>>>>
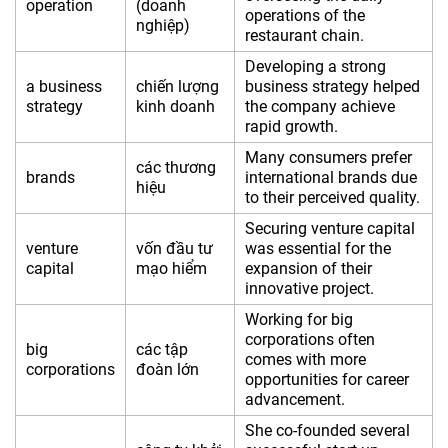
operation
(doanh
operations of the
nghiệp)
restaurant chain.
Developing a strong
a business
chiến lượng
business strategy helped
strategy
kinh doanh
the company achieve
rapid growth.
Many consumers prefer
các thương
brands
international brands due
hiệu
to their perceived quality.
Securing venture capital
venture
vốn đầu tư
was essential for the
capital
mạo hiểm
expansion of their
innovative project.
Working for big
corporations often
big
các tập
comes with more
corporations
đoàn lớn
opportunities for career
advancement.
She co-founded several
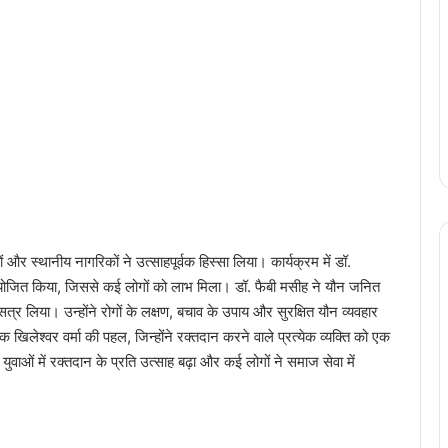
और स्थानीय नागरिकों ने उत्साहपूर्वक हिस्सा लिया। कार्यक्रम में डॉ.
आयोजित किया, जिससे कई लोगों को लाभ मिला। डॉ. फैबी मसीह ने यौन जनित
्र लिया। उन्होंने रोगों के लक्षण, बचाव के उपाय और सुरक्षित यौन व्यवहार
लेश्वर वर्मा की पहल, जिन्होंने रक्तदान करने वाले प्रत्येक व्यक्ति को एक
ुवाओं में रक्तदान के प्रति उत्साह बढ़ा और कई लोगों ने समाज सेवा में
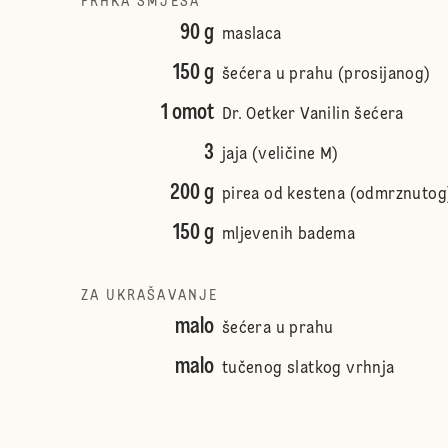
PRHKA SMJESA
90 g
maslaca
150 g
šećera u prahu (prosijanog)
1 omot
Dr. Oetker Vanilin šećera
3
jaja (veličine M)
200 g
pirea od kestena (odmrznutog
150 g
mljevenih badema
ZA UKRAŠAVANJE
malo
šećera u prahu
malo
tučenog slatkog vrhnja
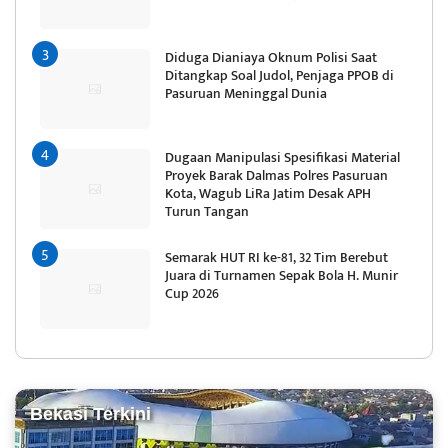
Diduga Dianiaya Oknum Polisi Saat
Ditangkap Soal Judol, Penjaga PPOB di
Pasuruan Meninggal Dunia
Dugaan Manipulasi Spesifikasi Material
Proyek Barak Dalmas Polres Pasuruan
Kota, Wagub LiRa Jatim Desak APH
Turun Tangan
Semarak HUT RI ke-81, 32 Tim Berebut
Juara di Turnamen Sepak Bola H. Munir
Cup 2026
Bekasi Terkini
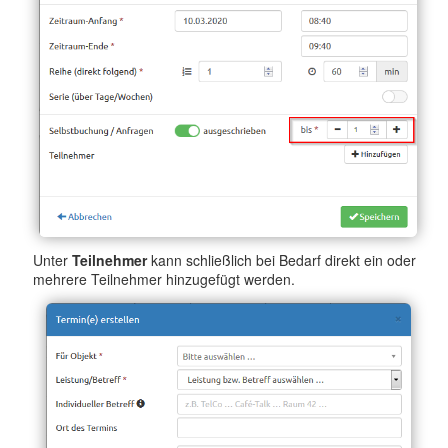
Unter
Teilnehmer
kann schließlich bei Bedarf direkt ein oder
mehrere Teilnehmer hinzugefügt werden.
<<<<
The answer must be a single number: the count of lines in the records above that contain the word "Pasuruan".

2